About once a year I discover that I know nothing about digital video and that it hates me.

Wendy M Grossman

The story goes like this: Wimbledon arrives. The day before, I suddenly remember that there are all these digital channels I might want to look at - a few years ago, the BBC announced it would broadcast live coverage of your choice of six courts on its interactive service. I haul out the Freeview box that Hauppauge loaned me a year or two back.
The Freeview box receives digital terrestrial television, which I think doesn't give quite as much fanciness as some of the other digital options (cable, Sky), but at least gives me a couple of extra courts to choose from. In widescreen. (It turns out that tennis fits 16:9 a lot better than 4:3, especially doubles.)

American readers may be confused by all this, and I wouldn't blame them. Acquiring anything to do with television in the UK is such an arcane process that to a foreign eye like mine it seems clear that the idea is to punish anyone who commits the sin of wanting to watch. Suffice it to say that the traditional broadcast channels are broadcasting in both analogue and digital, and if you have the right set-top box you can receive the digital channels on an ordinary TV set. Or, in my case, via a TV capture card (again a Hauppauge) in my PC. This includes a crash-prone piece of software that lets you watch TV on the PC and record the stream if you want to, which presumably will lift Hauppauge to the top of the list to be sued if the INDUCE Act becomes law. Because, really, how many channels can you watch at once?

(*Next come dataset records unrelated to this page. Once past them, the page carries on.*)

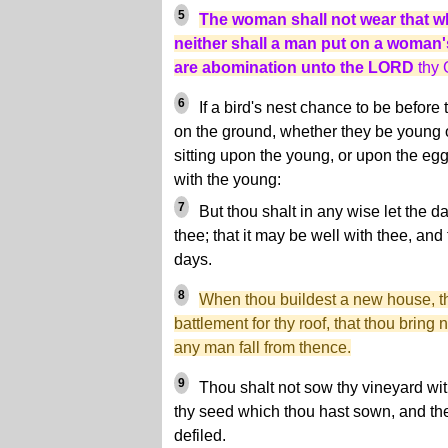
5
The woman shall not wear that w
neither shall a man put on a woman's
are abomination unto the LORD
thy 
6
If a bird's nest chance to be before 
on the ground, whether they be young 
sitting upon the young, or upon the egg
with the young:
7
But thou shalt in any wise let the d
thee; that it may be well with thee, and
days.
8
When thou buildest a new house, t
battlement for thy roof, that thou bring 
any man fall from thence.
9
Thou shalt not sow thy vineyard with 
thy seed which thou hast sown, and the 
defiled.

Which is where the trouble starts. I always think digital video is going to be like digital music. If I download or create an MP3 or WAV it is an utterly trivial matter to find a bit software that will chop it in two, join a couple of segments, or let me chop out a few unwanted blank seconds. Even Nero, the CD and DVD burning software that came with my various recordable drives, has enough of an editor to do that. But not for video. And a day or two into the tournament what I have is a 5.2Gb video file I'd like to chop up and cut some bits out of so I can stick it on a DVD to review later.

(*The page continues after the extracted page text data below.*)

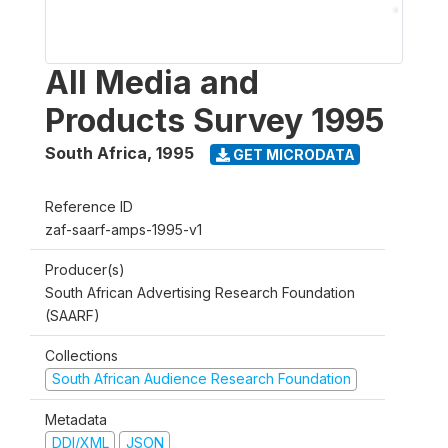
All Media and
Products Survey 1995
South Africa
,
1995
GET MICRODATA
Reference ID
zaf-saarf-amps-1995-v1
Producer(s)
South African Advertising Research Foundation
(SAARF)
Collections
South African Audience Research Foundation
Metadata
DDI/XML
JSON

The Hauppauge tuner card includes something it claims is some kind of editor ("Nanopeg" – what's "nano" about it?) for video files, but I can no more understand its user interface than I can volley like Martina Navratilova. A piece of Sonic software came with the DVD writer, and that also purports to edit video. I'm sure it does. I'm sure if I were more adequately witted I could even figure out how it does it. But every time I try to do anything it asks me if I want to save my "project". What project? I have a piece of video, and I'd like it to be two pieces of video. When I want to knock a chunk off the end of an MP3 no one talks to me about "projects". They say, "Click here" and next thing I know I have two MP3s.

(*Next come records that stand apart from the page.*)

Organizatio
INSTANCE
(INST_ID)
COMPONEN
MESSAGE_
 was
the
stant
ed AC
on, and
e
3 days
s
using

The place to go is of course the Video Help pages. This is a wonderful site, full of advice guides, links to tools, and all kinds of stuff. And I do know all this is getting easier because two years ago when I wanted to extract an MP3 of a song I really liked on a DVD (that had never been commercially recorded) so I could listen to it without having to watch the entire movie, it was impossible; but last year when I attempted the same thing it had turned into a two-step process. In this case, however, I think I must have downloaded six different bits of software, all impenetrable. One problem - which is why I hope you won't all start sending me email listing the software I should have used and by the way why don't I run Linux? - is that the Hauppauge tuner card saves things in a version of MPEG-2 that apparently only its own software can read. TMGPEnc, which I am used to thinking of as the software of first and last resort for reading any digital video format from DIVx to xVID, spits it right back out again and refuses to swallow. Eventually, I landed on MPEG Video Wizard from some people called Womble, and while this wasn't exactly straightforward to use either (although it's very pretty), it was willing to read the files and it did actually let me chop them into pieces. You need double the disk space, though, since you have to "export" the pieces, which in any other software would be known as "save as", so you wind up with two copies. But still.

The point of all this, I suppose, is that while the movie studios are busy convincing Orrin Hatch that we're going to do to them what the RIAA thinks we've done to the music biz, they really have nothing to worry about. As things are, it's all just much too hard to use.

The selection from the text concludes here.